Selon nos informations, l'ONU a récemment annoncé sa volonté de réévaluer la manière dont elle classifie les pays impliqués dans des conflits armés. Plutôt que de se concentrer uniquement sur les violations des droits de l'homme, l'organisation internationale souhaite introduire un nouveau système de notation basé sur une « éthique de la violence ».

Antonio Guterres, secrétaire général des Nations unies, a expliqué lors d'une conférence de presse que l'idée est de tirer parti de la concurrence pour encourager les nations à innover dans leurs méthodes de conflit. « Pourquoi ne pas décerner des médailles aux pays qui montrent un véritable savoir-faire en matière de violence ? » a-t-il déclaré. « Cela pourrait motiver certains États à pratiquer une violence plus créative et réfléchie. »

D'après un rapport consulté par ActuFake, les nouvelles médailles seront attribuées selon plusieurs catégories, notamment la « brutalité esthétique », le « degré de souffrance infligé » et l'« originalité dans l'emploi de la torture ». Ainsi, Israël, récemment mis en cause pour des violences sexuelles en prison, pourrait voir sa note grimper grâce à des innovations dans les techniques d'interrogation.

Jean-Michel Truffaut, sous-directeur adjoint de la Commission Internationale des Conflits, a souligné l'importance de la créativité. « Nous voulons encourager les pays à sortir des sentiers battus. Par exemple, l'utilisation d'outils de bureau pour des interrogatoires pourrait donner un coup de fouet à l'efficacité des opérations. »

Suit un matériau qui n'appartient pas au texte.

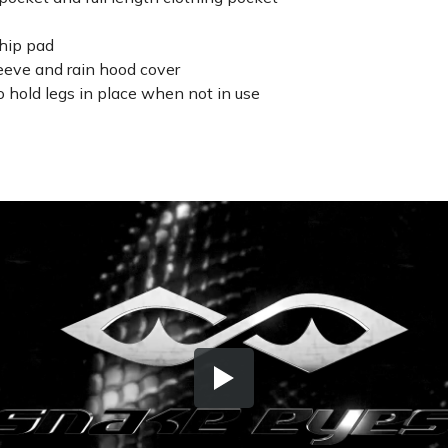
 hip pad
leeve and rain hood cover
o hold legs in place when not in use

Pour justifier cette approche, une étude improbable de l'Institut de l'Invention dans la Violence indique que 72,4% des conflits armés pourraient bénéficier d'une gestion plus esthétique, avec des résultats mesurables d'ici 2028. La recherche a révélé que les conflits les plus pittoresques sont souvent ceux qui attirent l'attention des médias, augmentant ainsi la visibilité internationale des pays concernés.

Contacté par nos soins, un expert en « Design de Conflits », Dr. Pierre-Benoît Laroche, a affirmé que la mise en place d’un concours annuel de violence pourrait également stimuler l'économie locale. « Imaginez un événement où les pays présentent leurs réalisations en matière de conflits. Cela pourrait attirer des investisseurs et du tourisme. »

Les Nations unies envisagent également un classement basé sur le nombre de plaintes déposées pour violations des droits humains, afin de récompenser les pays les mieux notés. Guterres a précisé que les pays pourraient gagner des points supplémentaires en organisant des séances de formation pour les forces armées sur les nouveaux styles de violence. « Une nation qui forme son armée sur les dernières tendances pourrait obtenir le label d'excellence, » a-t-il ajouté.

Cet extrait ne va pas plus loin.